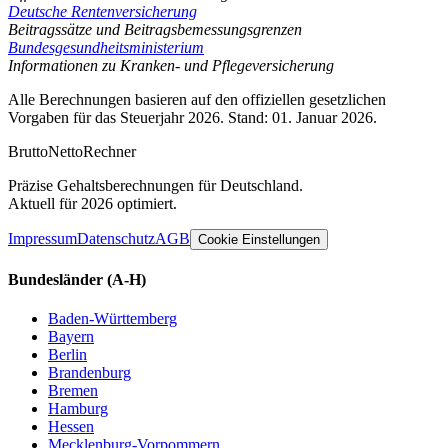
Deutsche Rentenversicherung
Beitragssätze und Beitragsbemessungsgrenzen
Bundesgesundheitsministerium
Informationen zu Kranken- und Pflegeversicherung
Alle Berechnungen basieren auf den offiziellen gesetzlichen
Vorgaben für das Steuerjahr 2026. Stand: 01. Januar 2026.
Brutto
Netto
Rechner
Präzise Gehaltsberechnungen für Deutschland.
Aktuell für 2026 optimiert.
Impressum
Datenschutz
AGB
Cookie Einstellungen
Bundesländer
(A-H)
Baden-Württemberg
Bayern
Berlin
Brandenburg
Bremen
Hamburg
Hessen
Mecklenburg-Vorpommern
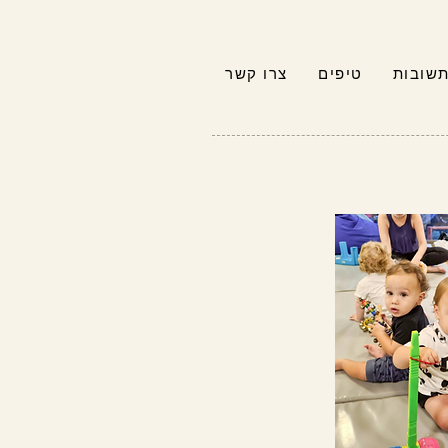
תשובות
טיפים
צרו קשר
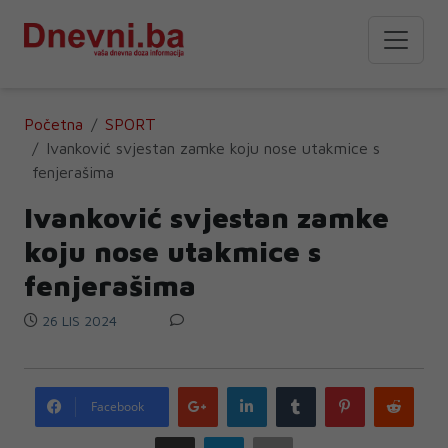
Početna
SPORT
Ivanković svjestan zamke koju nose utakmice s
fenjerašima
Ivanković svjestan zamke
koju nose utakmice s
fenjerašima
26 LIS 2024
Google
LinkedIn
Tumblr
Pinterest
Redd
Facebook
plus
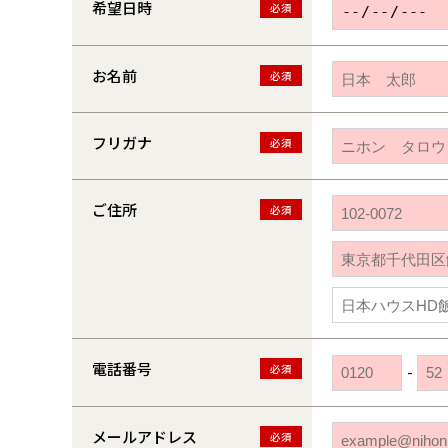
希望日時
必須
お名前
必須
フリガナ
必須
ご住所
必須
電話番号
必須
-
メールアドレス
必須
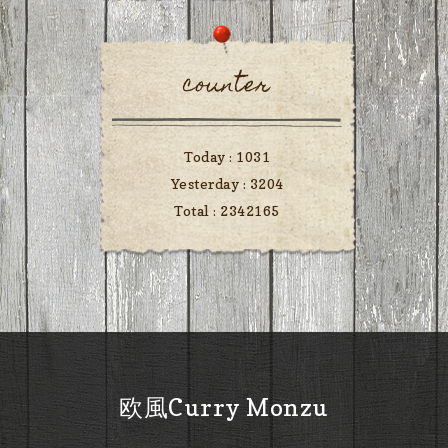
counter
Today :
1031
Yesterday :
3204
Total :
2342165
欧風Curry Monzu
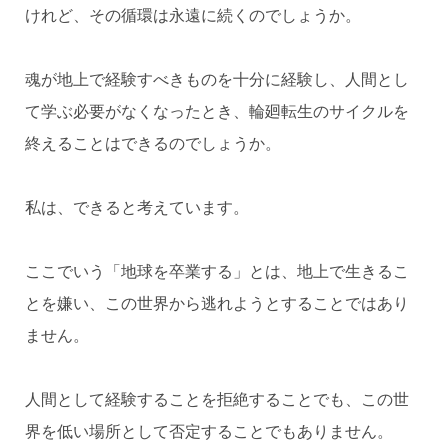
けれど、その循環は永遠に続くのでしょうか。
魂が地上で経験すべきものを十分に経験し、人間とし
て学ぶ必要がなくなったとき、輪廻転生のサイクルを
終えることはできるのでしょうか。
私は、できると考えています。
ここでいう「地球を卒業する」とは、地上で生きるこ
とを嫌い、この世界から逃れようとすることではあり
ません。
人間として経験することを拒絶することでも、この世
界を低い場所として否定することでもありません。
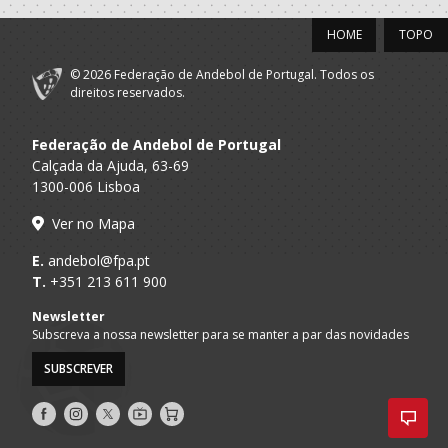
HOME
TOPO
© 2026 Federação de Andebol de Portugal. Todos os
direitos reservados.
Federação de Andebol de Portugal
Calçada da Ajuda, 63-69
1300-006 Lisboa
Ver no Mapa
E.
andebol@fpa.pt
T.
+351 213 611 900
Newsletter
Subscreva a nossa newsletter para se manter a par das novidades
SUBSCREVER
Siga-
Siga-
Siga-
AndebolTV
Loja
nos
nos
nos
-----
[What needs to be done] Scan the entries and show every line in which the word "utakmice" is found.

[Written answer]
Ivanković svjestan zamke koju nose utakmice s
koju nose utakmice s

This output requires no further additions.